El está, sin embargo, dentro de nosotros.
En Él vivimos y nos movemos, y somos, según un poeta vuestro, de su mismo
linaje.
¿Para qué esas construcciones fastuosas?
El corazón del hombre puro es el
verdadero templo de Dios. Allí no necesita sacerdotes ni sangrientas víctimas.
Ofrecedle, como único sacrificio, la
inmolación de las pasiones, y vuestra alma será el altar más agradable a sus
ojos.
Para orar debemos encerrarnos dentro de
nosotros mismos, y en secreto elevar el espíritu hacia el Eterno Padre.
Él está en todas partes, y desde su trono
de nubes se inclinará para escucharnos, si semejantes a los niños llenos de fe
y de confianza, le decimos:
“Padre nuestro que estás en los cielos,
santificado sea el tu nombre...”
La voz del extranjero se elevaba cada vez
más solemne.
Un presentimiento divino estremecía los
corazones.
Las flautas enmudecieron, y hasta los
legionarios dejaron de beber para oírle.
Dyonisios preguntó a Dioscoro:
— ¿Quién es ese hombre?
—Un judío llamado Pablo, natural de
Tarso, en la Cilicia,
y discípulo de un profeta de Galilea a quien Tiberio mandó crucificar.
Ha causado el asombro del Aerópago.
Dyonisios, el filósofo, vencido por él en
pública contienda, es hoy uno de sus más fervorosos secuaces. La bella Dámaris
abandonó por él su vida licenciosa. Repartió su riqueza entre los pobres, dio
libertad a los esclavos, y vestida de pieles se retiró a los montes a hacer
penitencia.
Cuentan de él maravillosos prodigios.
Las puertas de las cárceles se abren por
sí mismas a su paso.
En Filipos, con una sola palabra, lanzó
del cuerpo de una doncella el espíritu pitónico* que le poseía. Y a Lidia, la célebre
vendedora de púrpura de Tiatira, le curó una úlcera rebelde que le corroía el seno,
solo con proyectar sobre ella la sombra de sus manos.

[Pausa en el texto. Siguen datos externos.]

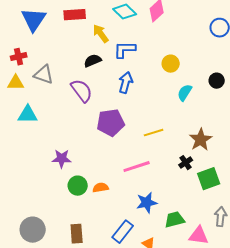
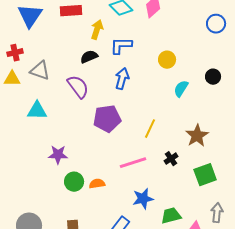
yellow arrow: (101, 34) -> (97, 30), turned 54
cyan triangle: (28, 115) -> (37, 111), moved
yellow line: (154, 133) -> (150, 129), turned -48
black cross: (186, 163) -> (171, 159), moved

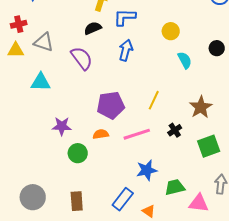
cyan semicircle: (181, 89) -> (185, 60), turned 120
purple pentagon: (107, 119) -> (111, 105), moved
orange semicircle: (97, 184) -> (101, 134), moved

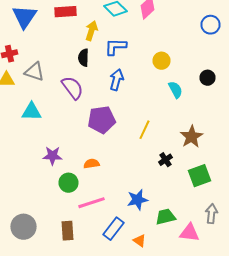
black semicircle: (93, 28) -> (84, 58), turned -66
purple pentagon: (111, 105) -> (102, 120), moved
pink line: (137, 134) -> (92, 203), moved

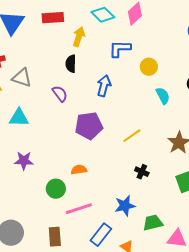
blue L-shape: (116, 47) -> (120, 49), moved
purple semicircle: (72, 88) -> (60, 94), size x0.7
yellow line: (144, 130) -> (132, 136), turned 30
purple star: (52, 156) -> (24, 161), moved
black cross: (166, 160) -> (142, 172), moved, turned -32

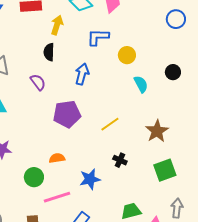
blue star: (125, 206) -> (90, 179), moved

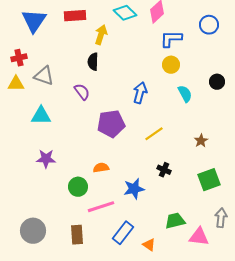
blue circle: (176, 19) -> (209, 25), moved
blue L-shape: (98, 37) -> (171, 39), moved
blue arrow: (82, 74) -> (140, 93), moved
brown star: (157, 131) -> (201, 141), size x0.6

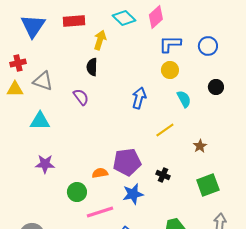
blue circle: (209, 25) -> (208, 46), moved
purple pentagon: (111, 124) -> (127, 162), moved
yellow line: (154, 134) -> (165, 130), moved

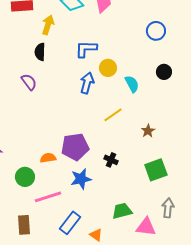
blue L-shape: (170, 44) -> (86, 49), moved
yellow circle: (170, 70) -> (108, 68), moved

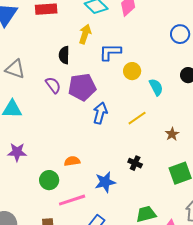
yellow arrow: (48, 25) -> (85, 34), moved
blue arrow: (87, 83) -> (100, 113), moved
purple pentagon: (75, 147) -> (82, 87), moved

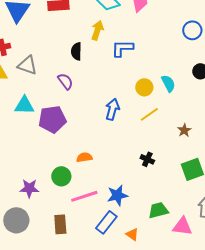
yellow circle: (132, 71) -> (144, 87), moved
purple pentagon: (82, 87) -> (52, 119), moved
purple star: (17, 152) -> (29, 188), moved
blue star: (105, 182) -> (117, 195), moved

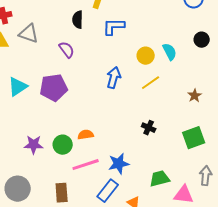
blue L-shape: (122, 48) -> (114, 27), moved
cyan triangle: (24, 105) -> (18, 87), moved, turned -35
brown star: (184, 130) -> (195, 96), moved
orange semicircle: (84, 157) -> (86, 135), moved
purple star: (29, 188) -> (34, 145), moved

En Listras había un pobre paralítico de
ambas piernas, que sentado a la puerta de la casa, lloraba amargamente su
desgracia. Pablo pasó, acompañado
de sus discípulos, y le dijo:
— ¡Levántate y anda!...
El paralítico saltó, corriendo loco de
felicidad a abrazarse a sus rodillas.
Las gentes gritaron:
¡Dioses semejantes a hombres han bajado a
la tierra!
Y creyéndole el mismo Zeus, empezaron a
aclamarle y reverenciarle con tal escándalo, que tuvieron que intervenir las
varas de los lictores*.
Todo esto cuentan de él las turbas que le
siguen: gente infecta y despreciable.
El pretor le ha amenazado con echarle a
palos de la ciudad si promueve algún disturbio.

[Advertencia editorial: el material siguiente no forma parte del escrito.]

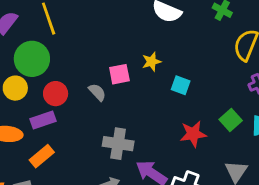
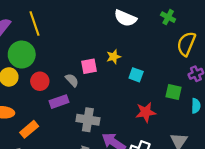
purple rectangle: (43, 120) -> (59, 102), moved
green square: (231, 120) -> (173, 92), moved, turned -35

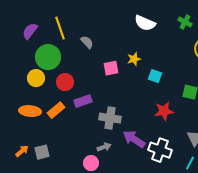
gray semicircle: (72, 80) -> (87, 42), moved
orange rectangle: (29, 129) -> (56, 110), moved

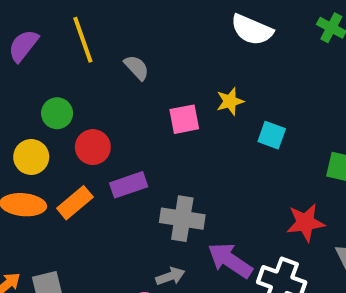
green circle: (48, 57) -> (57, 113), moved, size x0.6
yellow circle: (36, 78) -> (31, 157), moved
red star: (164, 111) -> (306, 223), moved

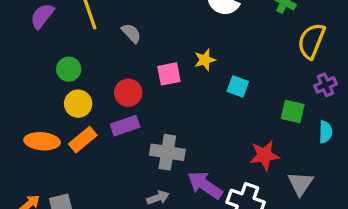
red circle: (93, 147) -> (128, 93), moved
yellow circle: (31, 157) -> (78, 104), moved

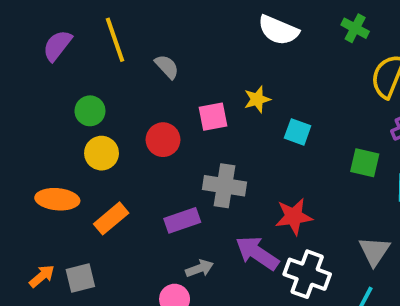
purple rectangle: (125, 126) -> (182, 220), moved
orange rectangle: (83, 140) -> (111, 218), moved
gray cross: (167, 152) -> (225, 186), moved
red star: (264, 155) -> (294, 217), moved

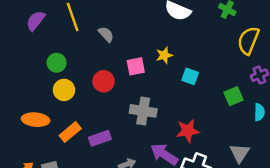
green square: (365, 163) -> (233, 96), turned -36
purple rectangle: (182, 220) -> (100, 138), moved

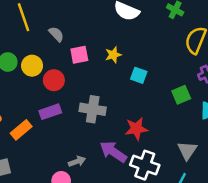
pink square: (136, 66) -> (79, 55), moved
yellow circle: (64, 90) -> (32, 66), moved
purple rectangle: (100, 138) -> (50, 112), moved

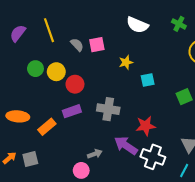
pink square: (79, 55) -> (97, 45), moved
cyan square: (139, 75) -> (148, 80), turned -32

Estas palabras del liberto avivaron la
curiosidad de Dyonisios. Se apoyó en una columna, dispuesto a continuar
escuchando:
—Vengo a anunciaros la Verdad.
El Señor os avisa para que creáis, porque
vendrá día en que seréis juzgados ante la justicia de Aquel que vino a la
tierra a morir por nosotros.
El acento del extranjero parecía poner un
sello de fe en los labios.
La muchedumbre le rodeaba absorta.
Los mismos mercaderes olvidaban sus
pregones y los asnos cargados de frutas, para mezclarse entre los oyentes,
arrastrados por el extraño sortilegio de aquella voz fascinante en su propia
austeridad.
Hablaba, ahora, de la Pasión y Muerte de su
Divino Maestro.
* Visión: “En una de esas visiones vi una mujer envuelta de la
cintura para arriba por una larga pitón. La cabeza de la pitón estaba levantada
hasta la cabeza de la mujer soplándole algo en su oído. La culebra estaba
estrujando, apretando y ahogando la vida de Dios en ella”. (El espíritu de
Pitón).
* Funcionarios públicos que durante la Roma clásica se encargaban de escoltar a los
magistrados, marchando delante de ellos, e incluso garantizaban el orden
público y custodia de prisioneros, funciones que hoy podríamos identificar con
la policía local.
El último Abderramán y otras novelas cortas; edición crítica de Pedro M. Domene; Córdoba, Berenice, 2018.